Data to use —
----------
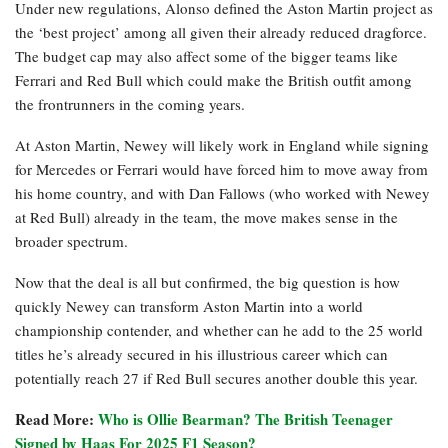
Under new regulations, Alonso defined the Aston Martin project as
the ‘best project’ among all given their already reduced dragforce.
The budget cap may also affect some of the bigger teams like
Ferrari and Red Bull which could make the British outfit among
the frontrunners in the coming years.
At Aston Martin, Newey will likely work in England while signing
for Mercedes or Ferrari would have forced him to move away from
his home country, and with Dan Fallows (who worked with Newey
at Red Bull) already in the team, the move makes sense in the
broader spectrum.
Now that the deal is all but confirmed, the big question is how
quickly Newey can transform Aston Martin into a world
championship contender, and whether can he add to the 25 world
titles he’s already secured in his illustrious career which can
potentially reach 27 if Red Bull secures another double this year.
Read More:
Who is Ollie Bearman? The British Teenager
Signed by Haas For 2025 F1 Season?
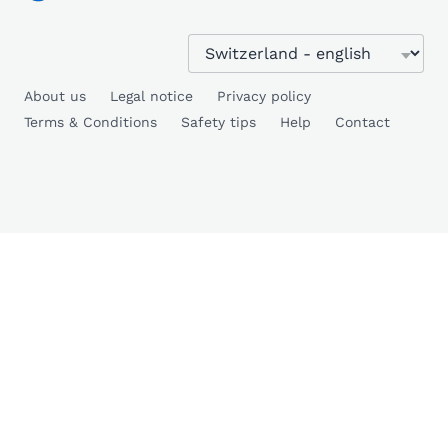
About us
Legal notice
Privacy policy
Terms & Conditions
Safety tips
Help
Contact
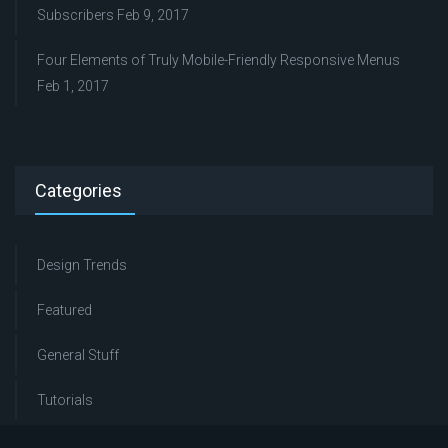
Subscribers
Feb 9, 2017
Four Elements of Truly Mobile-Friendly Responsive Menus
Feb 1, 2017
Categories
Design Trends
Featured
General Stuff
Tutorials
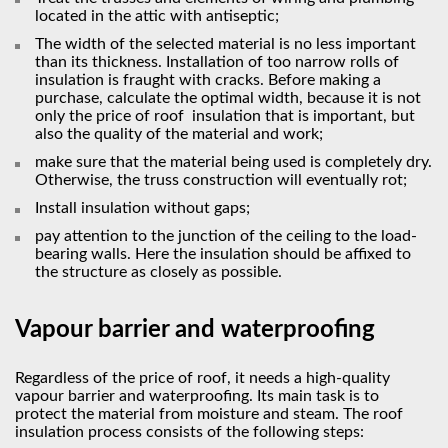
located in the attic with antiseptic;
The width of the selected material is no less important
than its thickness. Installation of too narrow rolls of
insulation is fraught with cracks. Before making a
purchase, calculate the optimal width, because it is not
only the price of roof insulation that is important, but
also the quality of the material and work;
make sure that the material being used is completely dry.
Otherwise, the truss construction will eventually rot;
Install insulation without gaps;
pay attention to the junction of the ceiling to the load-
bearing walls. Here the insulation should be affixed to
the structure as closely as possible.
Vapour barrier and waterproofing
Regardless of the price of roof, it needs a high-quality
vapour barrier and waterproofing. Its main task is to
protect the material from moisture and steam. The roof
insulation process consists of the following steps:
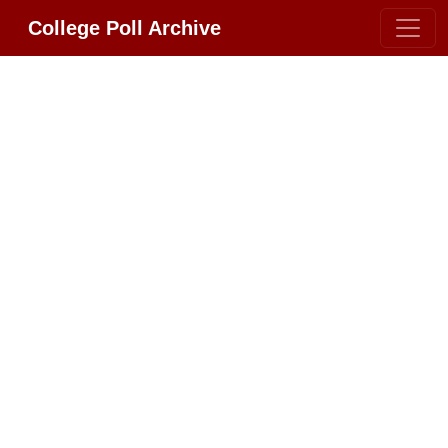
College Poll Archive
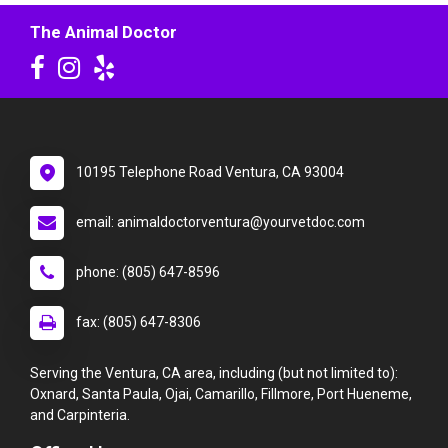
The Animal Doctor
10195 Telephone Road Ventura, CA 93004
email: animaldoctorventura@yourvetdoc.com
phone: (805) 647-8596
fax: (805) 647-8306
Serving the Ventura, CA area, including (but not limited to):
Oxnard, Santa Paula, Ojai, Camarillo, Fillmore, Port Hueneme,
and Carpinteria.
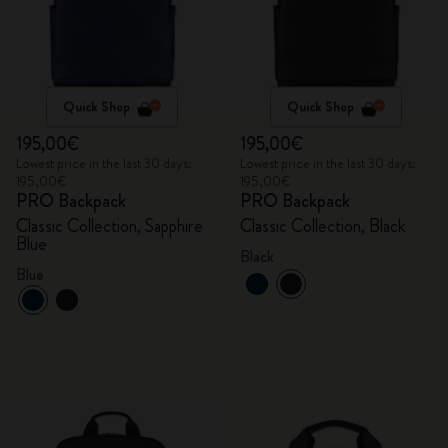
Quick Shop
Quick Shop
195,00€
195,00€
Lowest price in the last 30 days:
Lowest price in the last 30 days:
195,00€
195,00€
PRO Backpack
PRO Backpack
Classic Collection, Sapphire
Classic Collection, Black
Blue
Black
Blue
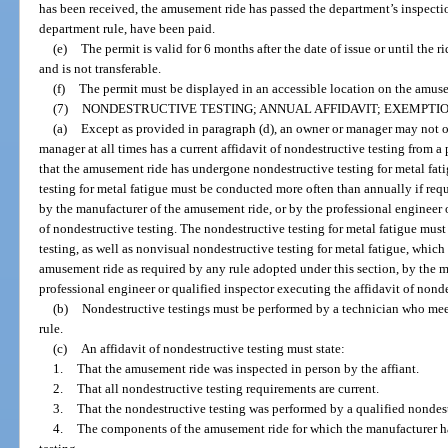
has been received, the amusement ride has passed the department’s inspection
department rule, have been paid.
(e)
The permit is valid for 6 months after the date of issue or until the r
and is not transferable.
(f)
The permit must be displayed in an accessible location on the amuse
(7)
NONDESTRUCTIVE TESTING; ANNUAL AFFIDAVIT; EXEMPTIO
(a)
Except as provided in paragraph (d), an owner or manager may not 
manager at all times has a current affidavit of nondestructive testing from a
that the amusement ride has undergone nondestructive testing for metal fati
testing for metal fatigue must be conducted more often than annually if requ
by the manufacturer of the amusement ride, or by the professional engineer o
of nondestructive testing. The nondestructive testing for metal fatigue must 
testing, as well as nonvisual nondestructive testing for metal fatigue, whi
amusement ride as required by any rule adopted under this section, by the m
professional engineer or qualified inspector executing the affidavit of nonde
(b)
Nondestructive testings must be performed by a technician who mee
rule.
(c)
An affidavit of nondestructive testing must state:
1.
That the amusement ride was inspected in person by the affiant.
2.
That all nondestructive testing requirements are current.
3.
That the nondestructive testing was performed by a qualified nondest
4.
The components of the amusement ride for which the manufacturer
----------
Would you copy out every entry above word for word, without the pictures?

Under new regulations, Alonso defined the Aston Martin project as
the ‘best project’ among all given their already reduced dragforce.
The budget cap may also affect some of the bigger teams like
Ferrari and Red Bull which could make the British outfit among
the frontrunners in the coming years.
At Aston Martin, Newey will likely work in England while signing
for Mercedes or Ferrari would have forced him to move away from
his home country, and with Dan Fallows (who worked with Newey
at Red Bull) already in the team, the move makes sense in the
broader spectrum.
Now that the deal is all but confirmed, the big question is how
quickly Newey can transform Aston Martin into a world
championship contender, and whether can he add to the 25 world
titles he’s already secured in his illustrious career which can
potentially reach 27 if Red Bull secures another double this year.
Read More:
Who is Ollie Bearman? The British Teenager
Signed by Haas For 2025 F1 Season?
About us
Legal notice
Privacy policy
Terms & Conditions
Safety tips
Help
Contact
Subscribers
Feb 9, 2017
Four Elements of Truly Mobile-Friendly Responsive Menus
Feb 1, 2017
Categories
Design Trends
Featured
General Stuff
Tutorials
located in the attic with antiseptic;
The width of the selected material is no less important
than its thickness. Installation of too narrow rolls of
insulation is fraught with cracks. Before making a
purchase, calculate the optimal width, because it is not
only the price of roof insulation that is important, but
also the quality of the material and work;
make sure that the material being used is completely dry.
Otherwise, the truss construction will eventually rot;
Install insulation without gaps;
pay attention to the junction of the ceiling to the load-
bearing walls. Here the insulation should be affixed to
the structure as closely as possible.
Vapour barrier and waterproofing
Regardless of the price of roof, it needs a high-quality
vapour barrier and waterproofing. Its main task is to
protect the material from moisture and steam. The roof
insulation process consists of the following steps:
College Poll Archive
The Animal Doctor
10195 Telephone Road Ventura, CA 93004
email: animaldoctorventura@yourvetdoc.com
phone: (805) 647-8596
fax: (805) 647-8306
Serving the Ventura, CA area, including (but not limited to):
Oxnard, Santa Paula, Ojai, Camarillo, Fillmore, Port Hueneme,
and Carpinteria.
Quick Shop
Quick Shop
195,00€
195,00€
Lowest price in the last 30 days:
Lowest price in the last 30 days:
195,00€
195,00€
PRO Backpack
PRO Backpack
Classic Collection, Sapphire
Classic Collection, Black
Blue
Black
Blue
has been received, the amusement ride has passed the department’s inspection
department rule, have been paid.
(e)
The permit is valid for 6 months after the date of issue or until the r
and is not transferable.
(f)
The permit must be displayed in an accessible location on the amuse
(7)
NONDESTRUCTIVE TESTING; ANNUAL AFFIDAVIT; EXEMPTIO
(a)
Except as provided in paragraph (d), an owner or manager may not 
manager at all times has a current affidavit of nondestructive testing from a
that the amusement ride has undergone nondestructive testing for metal fati
testing for metal fatigue must be conducted more often than annually if requ
by the manufacturer of the amusement ride, or by the professional engineer o
of nondestructive testing. The nondestructive testing for metal fatigue must 
testing, as well as nonvisual nondestructive testing for metal fatigue, whi
amusement ride as required by any rule adopted under this section, by the m
professional engineer or qualified inspector executing the affidavit of nonde
(b)
Nondestructive testings must be performed by a technician who mee
rule.
(c)
An affidavit of nondestructive testing must state:
1.
That the amusement ride was inspected in person by the affiant.
2.
That all nondestructive testing requirements are current.
3.
That the nondestructive testing was performed by a qualified nondest
4.
The components of the amusement ride for which the manufacturer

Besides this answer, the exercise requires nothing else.